When it comes to your finance-related goals this year, my friend, I'm going to give you this answer in return:




Here's the thing- do you remember the list of New Years goals you had last year, or the year before that?  You know, the ones about budgeting or losing weight or quitting smoking or saving money.  The ones you started fastidiously executing at midnight January 1st?  Let's be honest here- how did that end up going for you?

If your resolutions turned out like 99.8% of the ones I've made over the last 10 years, I'm guessing you kicked butt at them for 1-2 weeks, then maybe had a liiiiittle slip up or 2 somewhere along week 2-4, and then  left them completely in the dust come March 1st.  Can I get an honest Amen about this?

Remember how I said that managing money is all about psychology and emotion?  One of the greatest lessons I've learned about myself over the last couple of years is that I have a HUGE tenancy to get hyped up about something, dive in head first 1,000% percent, and then get overwhelmed or burn out as quickly as the obsession began.

Full (embarassing) disclosure, since we're all friends here: I'll fess up and admit my guilty offenders include budgeting (I've easily spent 100 hours creating intricate Excel spreadsheets that never get touched), starting a new business (I've created 3, and signed up with 2 home-based businesses), learning French (gifted Rosetta Stone tutorials still in the box 18 months later), cooking Indian food (?!?), and even running a marathon.  You guys- I've actually signed up (and paid for) 2 different marathons in the last 6 years.  Number of training runs logged? Zero.

Knowing this about myself, and hoping that at least a few of you can secretly admit to the same general behaviors,  we're going to approach your personal finance goals and actions a little differently.
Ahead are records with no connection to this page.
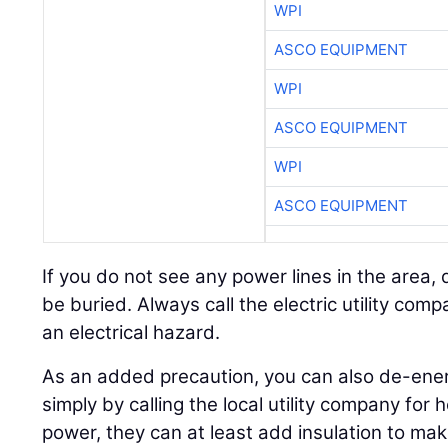
WPI
ASCO EQUIPMENT
WPI
ASCO EQUIPMENT
WPI
ASCO EQUIPMENT
If you do not see any power lines in the area, 
be buried. Always call the electric utility com
an electrical hazard.
As an added precaution, you can also de-ene
simply by calling the local utility company for h
power, they can at least add insulation to mak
What we're not going to do right now is make an aggressive list of challenging goals that will choke you, trip you up, and cause you to ultimately stumble right off the wagon.  That's not going to do us any favors.

What we are going to do is take this ride very slowly at first, get the hang of things in baby steps while we educate ourselves and - more importantly- start to understand our psychology and emotion behind why we behave the way we do with money.  I know that sounds kooky and totes touchy feel-y -- I promise you we won't get too Kumbaya up in here.  But it's important, so you'll continue to see that theme here.

Here's a little homework for you- if you've gotten to the end of this post and are still chomping at the bit to get this show on the road, I hear you.  Make sure you've read this post, and then take it a step further by playing around in Mint a little bit. I promise you that's a HUGE step.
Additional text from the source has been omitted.